Within the data that follows, how many lines contain the word "donc"? Reply with only the number.

━━━ MATERIAL FOR THIS TASK ━━━

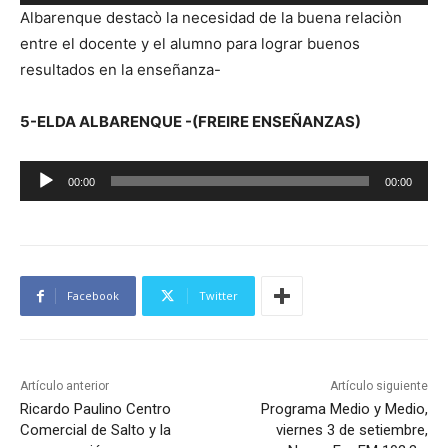
e
d
Albarenque destacò la necesidad de la buena relaciòn
p
e
entre el docente y el alumno para lograr buenos
r
a
resultados en la enseñanza-
o
u
d
d
5-ELDA ALBARENQUE -(FREIRE ENSEÑANZAS)
u
i
c
o
R
t
00:00
00:00
e
o
p
r
r
d
o
e
Facebook
Twitter
d
a
u
u
c
d
t
Artículo anterior
Artículo siguiente
i
o
Ricardo Paulino Centro
Programa Medio y Medio,
o
Comercial de Salto y la
viernes 3 de setiembre,
r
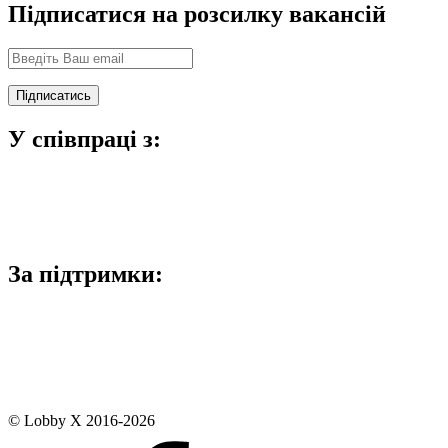
Підписатися на розсилку вакансій
У співпраці з:
За підтримки:
© Lobby X 2016-2026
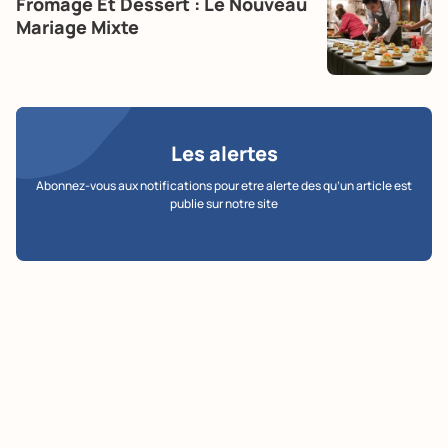
Fromage Et Dessert : Le Nouveau
Mariage Mixte
Les alertes
Abonnez-vous aux notifications pour etre alerte des qu’un article est
publie sur notre site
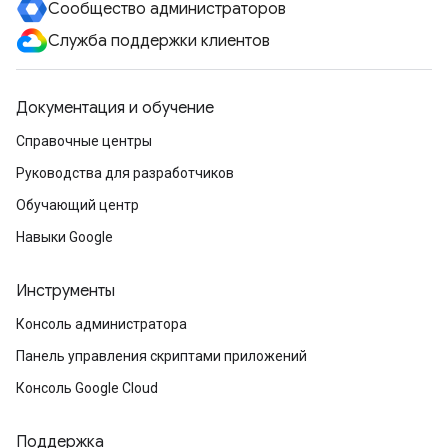
Сообщество администраторов
Служба поддержки клиентов
Документация и обучение
Справочные центры
Руководства для разработчиков
Обучающий центр
Навыки Google
Инструменты
Консоль администратора
Панель управления скриптами приложений
Консоль Google Cloud
Поддержка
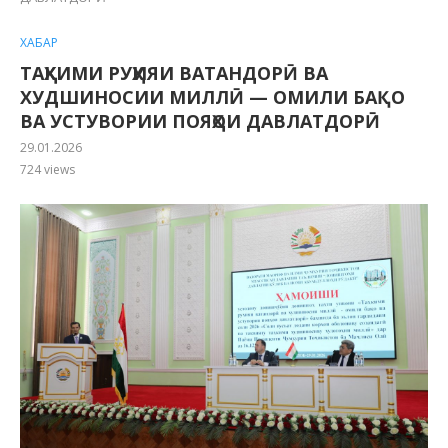
ХАБАР
ТАҲКИМИ РУҲИЯИ ВАТАНДОРӢ ВА
ХУДШИНОСИИ МИЛЛӢ — ОМИЛИ БАҚО
ВА УСТУВОРИИ ПОЯҲОИ ДАВЛАТДОРӢ
29.01.2026
724
views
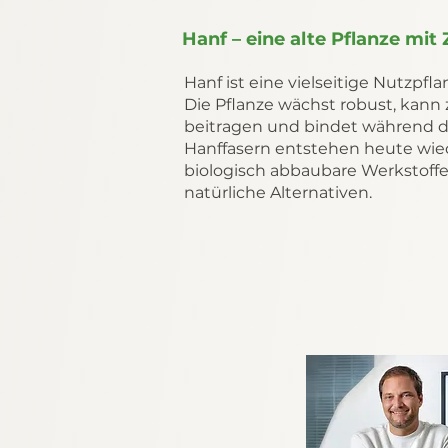
Hanf – eine alte Pflanze mit
Hanf ist eine vielseitige Nutzpfl
Die Pflanze wächst robust, kann
beitragen und bindet während 
Hanffasern entstehen heute wied
biologisch abbaubare Werkstoffe
natürliche Alternativen.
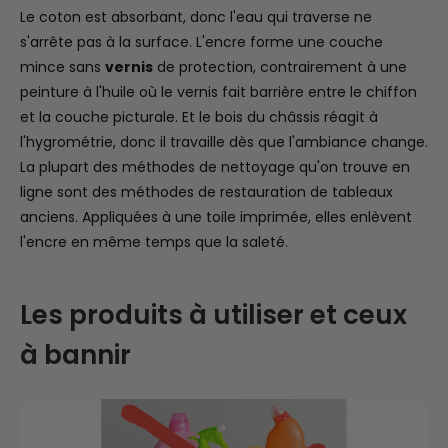
Le coton est absorbant, donc l'eau qui traverse ne
s'arrête pas à la surface. L'encre forme une couche
mince sans
vernis
de protection, contrairement à une
peinture à l'huile où le vernis fait barrière entre le chiffon
et la couche picturale. Et le bois du châssis réagit à
l'hygrométrie, donc il travaille dès que l'ambiance change.
La plupart des méthodes de nettoyage qu'on trouve en
ligne sont des méthodes de restauration de tableaux
anciens. Appliquées à une toile imprimée, elles enlèvent
l'encre en même temps que la saleté.
Les produits à utiliser et ceux
à bannir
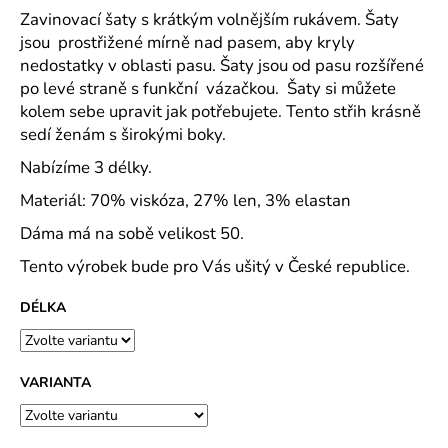
č
Zavinovací šaty s krátkým volnějším rukávem. Šaty
u
jsou prostřižené mírně nad pasem, aby kryly
j
nedostatky v oblasti pasu. Šaty jsou od pasu rozšířené
e
po levé straně s funkční vázačkou. Šaty si můžete
m
e
kolem sebe upravit jak potřebujete. Tento střih krásně
sedí ženám s širokými boky.
Nabízíme 3 délky.
CAPRI
KOMBI
Materiál: 70% viskóza, 27% len, 3% elastan
MODRÁ
S
Dáma má na sobě velikost 50.
MODROU
KOSTIČKOU
Tento výrobek bude pro Vás ušitý v České republice.
-
PLÁTĚNÉ
77
DÉLKA
CM
633
Kč
VARIANTA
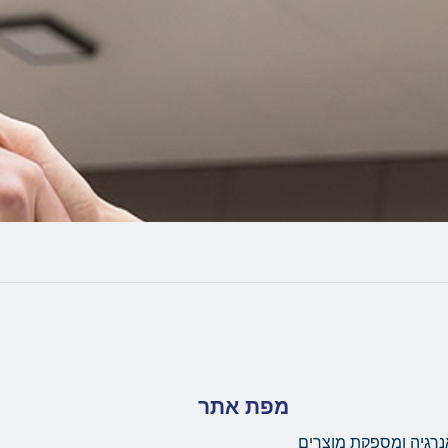
מפת אתר
נרגיה ומספקת מוצרים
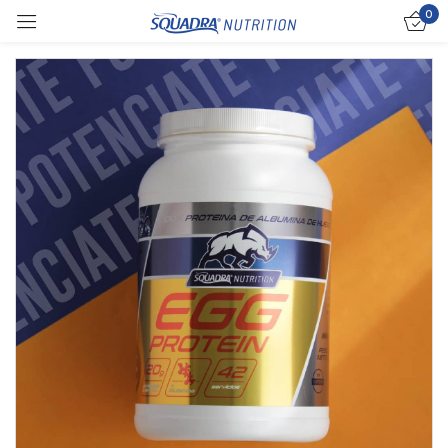
0
Sign in
Remember me
Lost password?
Log in
Create an account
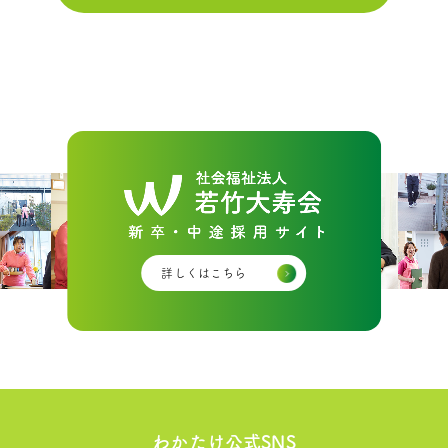
詳しくはこちら
わかたけ公式SNS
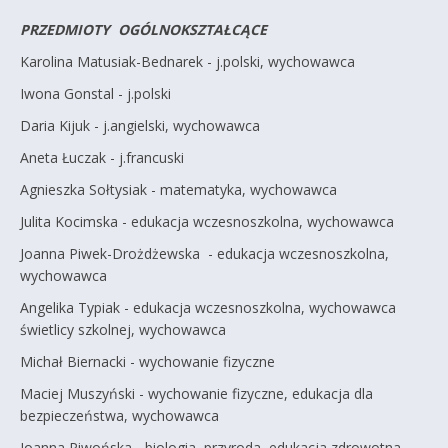
PRZEDMIOTY OGÓLNOKSZTAŁCĄCE
Karolina Matusiak-Bednarek - j.polski, wychowawca
Iwona Gonstal - j.polski
Daria Kijuk - j.angielski, wychowawca
Aneta Łuczak - j.francuski
Agnieszka Sołtysiak - matematyka, wychowawca
Julita Kocimska - edukacja wczesnoszkolna, wychowawca
Joanna Piwek-Drożdżewska - edukacja wczesnoszkolna,
wychowawca
Angelika Typiak - edukacja wczesnoszkolna, wychowawca
świetlicy szkolnej, wychowawca
Michał Biernacki - wychowanie fizyczne
Maciej Muszyński - wychowanie fizyczne, edukacja dla
bezpieczeństwa, wychowawca
Joanna Piwońska - biologia, przyroda, edukacja zdrowotna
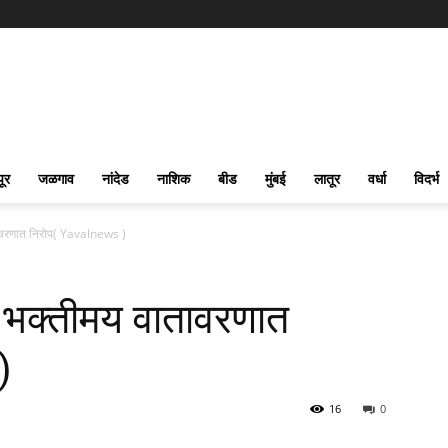
पूर
जळगाव
नांदेड
नाशिक
बीड
मुंबई
लातूर
वर्धा
विदर्भ
ातावरणात निरोप( Yavalnews )
ा भक्तीमय वातावरणात
)
16
0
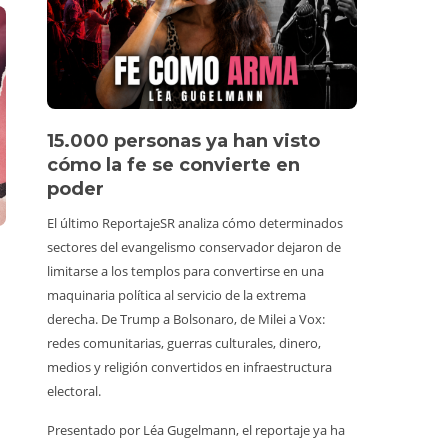
15.000 personas ya han visto
Vídeo 
cómo la fe se convierte en
perso
poder
Un turista 
El último ReportajeSR analiza cómo determinados
estuviera e
sectores del evangelismo conservador dejaron de
y animales
limitarse a los templos para convertirse en una
un vídeo vi
maquinaria política al servicio de la extrema
consumiend
derecha. De Trump a Bolsonaro, de Milei a Vox:
Además, co
redes comunitarias, guerras culturales, dinero,
prohibido h
medios y religión convertidos en infraestructura
tiene alred
electoral.
de irrespon
Presentado por Léa Gugelmann, el reportaje ya ha
normalizada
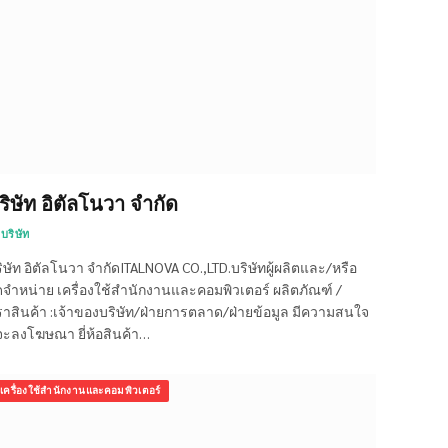
ริษัท อิตัลโนวา จำกัด
บริษัท
ิษัท อิตัลโนวา จำกัดITALNOVA CO.,LTD.บริษัทผู้ผลิตและ/หรือ
ดจำหน่าย เครื่องใช้สำนักงานและคอมพิวเตอร์ ผลิตภัณฑ์ /
าสินค้า :เจ้าของบริษัท/ฝ่ายการตลาด/ฝ่ายข้อมูล มีความสนใจ
่จะลงโฆษณา ยี่ห้อสินค้า…
เครื่องใช้สำนักงานและคอมพิวเตอร์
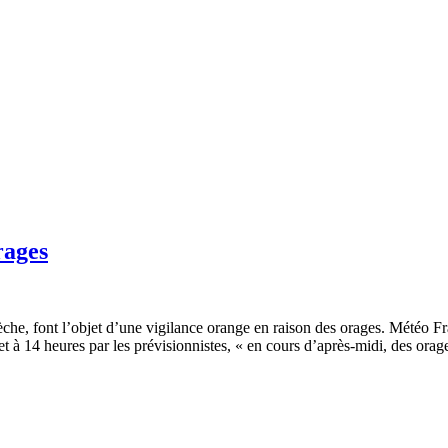
rages
he, font l’objet d’une vigilance orange en raison des orages. Météo F
llet à 14 heures par les prévisionnistes, « en cours d’après-midi, des or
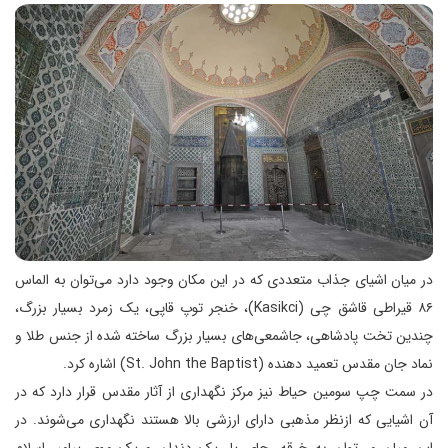
در میان اشیای جذاب متعددی که در این مکان وجود دارد می‌توان به الماس
۸۶ قیراطی قاشق چی (Kasikci)، خنجر توپ قاپی، یک زمرد بسیار بزرگ،
چندین تخت پادشاهی، جاشمعی‌های بسیار بزرگ ساخته ‌شده از جنس طلا و
نماد جان مقدس تعمید دهنده (St. John the Baptist) اشاره کرد.
در سمت چپ سومین حیاط نیز مرکز نگهداری از آثار مقدس قرار دارد که در
آن اشیایی که ازنظر مذهبی دارای ارزشی بالا هستند نگهداری می‌شوند. در
این میان می‌توان به خرقه، جای پا، یک‌ دندان و یک موی پیامبر اسلام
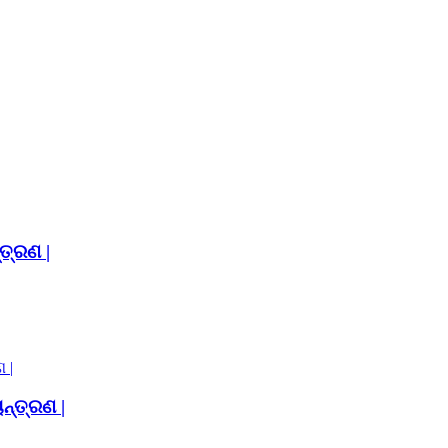
ତ୍ରଣ |
ନ୍ତ୍ରଣ |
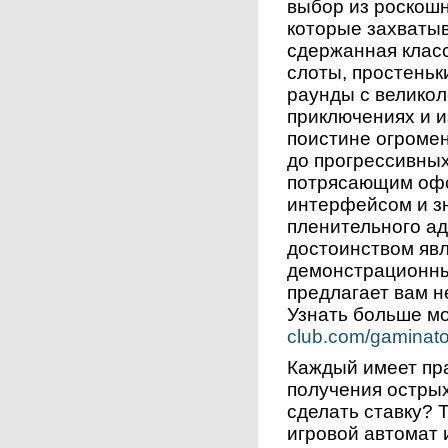
выбор из роскошн
которые захватыв
сдержанная класс
слоты, простеньк
раунды с велико
приключениях и 
поистине огромен
до прогрессивных
потрясающим оф
интерфейсом и з
пленительного а
достоинством яв
демонстрационны
предлагает вам н
Узнать больше м
club.com/gaminato
Каждый имеет пр
получения остры
сделать ставку?
игровой автомат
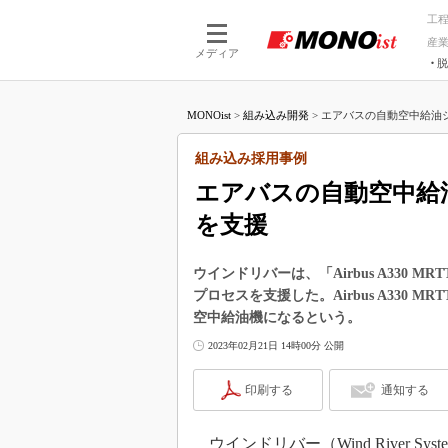
工
産
メディア
脱
つながる技術
AI×技術
MONOist
>
組み込み開発
>
エアバスの自動空中給油シ
つながる工場
AI×設備
つながるサービ
Physical
組み込み採用事例
エアバスの自動空中給
を支援
ウインドリバーは、「Airbus A330
プロセスを支援した。Airbus A330
空中給油機になるという。
2023年02月21日 14時00分 公開
印刷する
通知する
ウインドリバー（Wind River Sy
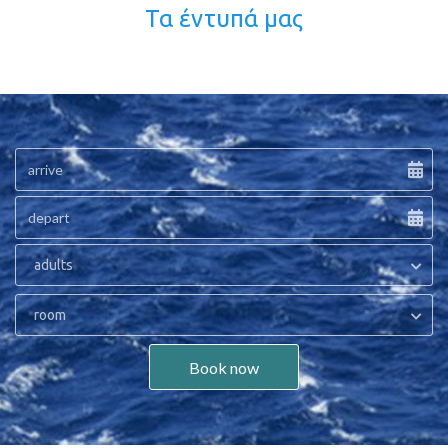
Τα έντυπά μας
adults
room
Book now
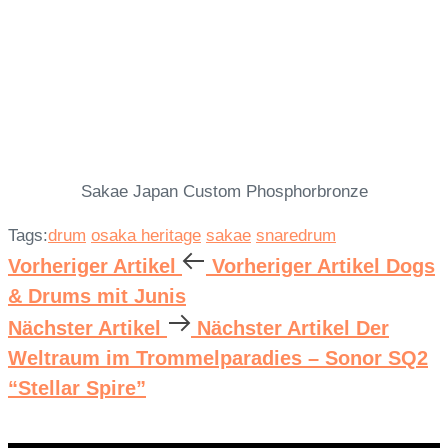
Sakae Japan Custom Phosphorbronze
Tags:
drum
osaka heritage
sakae
snaredrum
Vorheriger Artikel
Vorheriger Artikel
Dogs
& Drums mit Junis
Nächster Artikel
Nächster Artikel
Der
Weltraum im Trommelparadies – Sonor SQ2
“Stellar Spire”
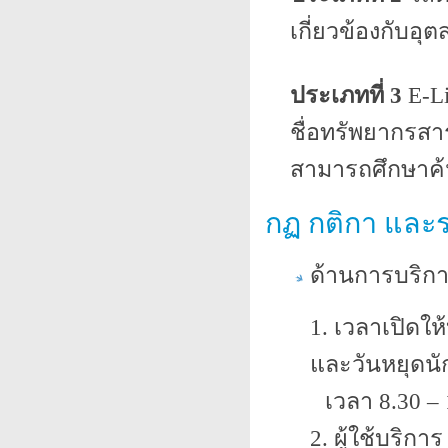
เกี่ยวข้องกับอ
ประเภทที่ 3
E-Li
ชื่อทรัพยากรส
สามารถศึกษาค้
กฏ กติกา และร
ด้านการบริก
1. เวลาเปิดให
และวันหยุดนั
เวลา 8.30 – 
2. ผู้ใช้บริกา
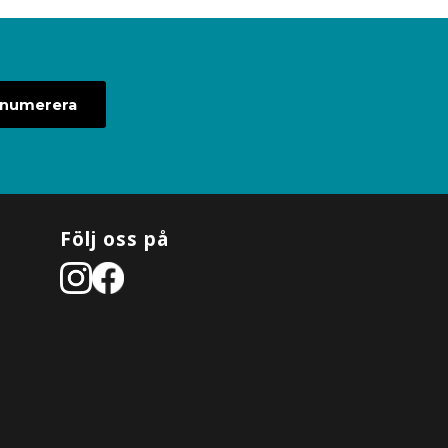
enumerera
Följ oss på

━━━

EXERCISE RESULT: 2